Work instructions.
Copy out exactly the lines from the start of the data to the line containing "praktycznymi aspektami wykonywania". Include both.

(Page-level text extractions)
BEGIN
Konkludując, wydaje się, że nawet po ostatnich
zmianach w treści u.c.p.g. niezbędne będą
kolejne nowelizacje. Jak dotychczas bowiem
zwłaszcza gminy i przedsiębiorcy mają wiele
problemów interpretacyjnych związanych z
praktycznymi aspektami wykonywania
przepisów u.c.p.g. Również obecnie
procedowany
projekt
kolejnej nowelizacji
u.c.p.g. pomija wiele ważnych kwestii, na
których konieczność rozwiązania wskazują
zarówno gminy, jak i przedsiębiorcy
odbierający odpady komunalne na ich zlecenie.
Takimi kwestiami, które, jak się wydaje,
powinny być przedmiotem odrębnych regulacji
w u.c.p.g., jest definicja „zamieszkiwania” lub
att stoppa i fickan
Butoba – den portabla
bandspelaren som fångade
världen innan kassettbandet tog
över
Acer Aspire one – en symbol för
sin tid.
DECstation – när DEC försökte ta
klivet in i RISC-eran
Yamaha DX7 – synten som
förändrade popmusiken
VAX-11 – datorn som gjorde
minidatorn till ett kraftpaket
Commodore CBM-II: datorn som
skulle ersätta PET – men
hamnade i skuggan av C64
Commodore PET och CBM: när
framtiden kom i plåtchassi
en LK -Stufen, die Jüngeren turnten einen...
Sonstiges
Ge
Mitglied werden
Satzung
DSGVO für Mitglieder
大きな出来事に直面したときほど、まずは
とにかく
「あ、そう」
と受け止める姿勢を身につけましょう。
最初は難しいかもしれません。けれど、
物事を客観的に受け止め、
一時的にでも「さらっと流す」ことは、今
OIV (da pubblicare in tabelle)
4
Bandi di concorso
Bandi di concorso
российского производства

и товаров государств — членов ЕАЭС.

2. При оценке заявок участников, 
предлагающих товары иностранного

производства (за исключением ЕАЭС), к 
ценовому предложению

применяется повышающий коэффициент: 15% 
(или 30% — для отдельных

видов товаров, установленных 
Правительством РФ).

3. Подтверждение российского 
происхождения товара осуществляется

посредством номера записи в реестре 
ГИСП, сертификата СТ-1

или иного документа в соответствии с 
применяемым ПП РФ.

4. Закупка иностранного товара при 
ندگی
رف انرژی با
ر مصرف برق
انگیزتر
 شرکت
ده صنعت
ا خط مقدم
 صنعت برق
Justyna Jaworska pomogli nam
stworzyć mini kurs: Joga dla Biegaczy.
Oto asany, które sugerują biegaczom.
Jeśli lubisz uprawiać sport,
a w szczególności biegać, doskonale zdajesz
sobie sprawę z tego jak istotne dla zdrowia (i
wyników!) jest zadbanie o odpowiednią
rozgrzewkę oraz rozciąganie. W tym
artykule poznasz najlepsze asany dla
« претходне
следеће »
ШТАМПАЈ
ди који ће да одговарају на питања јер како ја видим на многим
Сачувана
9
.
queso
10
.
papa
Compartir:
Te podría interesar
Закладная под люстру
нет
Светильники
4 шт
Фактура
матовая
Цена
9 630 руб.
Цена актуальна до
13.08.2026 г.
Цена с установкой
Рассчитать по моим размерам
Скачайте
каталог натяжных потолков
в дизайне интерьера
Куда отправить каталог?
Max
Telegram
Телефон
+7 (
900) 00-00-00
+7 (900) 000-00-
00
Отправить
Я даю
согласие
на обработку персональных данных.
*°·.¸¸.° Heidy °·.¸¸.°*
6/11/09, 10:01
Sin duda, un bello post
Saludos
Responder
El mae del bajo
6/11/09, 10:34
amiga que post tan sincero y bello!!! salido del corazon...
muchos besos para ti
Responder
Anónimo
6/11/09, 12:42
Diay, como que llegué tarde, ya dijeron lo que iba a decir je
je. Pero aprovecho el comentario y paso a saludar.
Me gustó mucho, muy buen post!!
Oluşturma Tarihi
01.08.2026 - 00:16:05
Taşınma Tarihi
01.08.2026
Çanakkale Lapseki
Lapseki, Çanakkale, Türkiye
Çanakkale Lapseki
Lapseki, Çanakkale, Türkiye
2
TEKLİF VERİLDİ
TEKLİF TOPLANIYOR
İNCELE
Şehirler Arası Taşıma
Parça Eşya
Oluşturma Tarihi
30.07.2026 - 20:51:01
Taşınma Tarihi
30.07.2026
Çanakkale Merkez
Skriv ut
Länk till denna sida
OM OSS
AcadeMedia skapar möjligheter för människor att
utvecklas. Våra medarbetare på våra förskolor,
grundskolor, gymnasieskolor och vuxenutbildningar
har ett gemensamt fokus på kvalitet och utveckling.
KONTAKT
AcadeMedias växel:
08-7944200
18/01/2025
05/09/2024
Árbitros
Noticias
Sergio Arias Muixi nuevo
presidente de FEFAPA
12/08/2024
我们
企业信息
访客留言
END
Completed task.
Konkludując, wydaje się, że nawet po ostatnich
zmianach w treści u.c.p.g. niezbędne będą
kolejne nowelizacje. Jak dotychczas bowiem
zwłaszcza gminy i przedsiębiorcy mają wiele
problemów interpretacyjnych związanych z
praktycznymi aspektami wykonywania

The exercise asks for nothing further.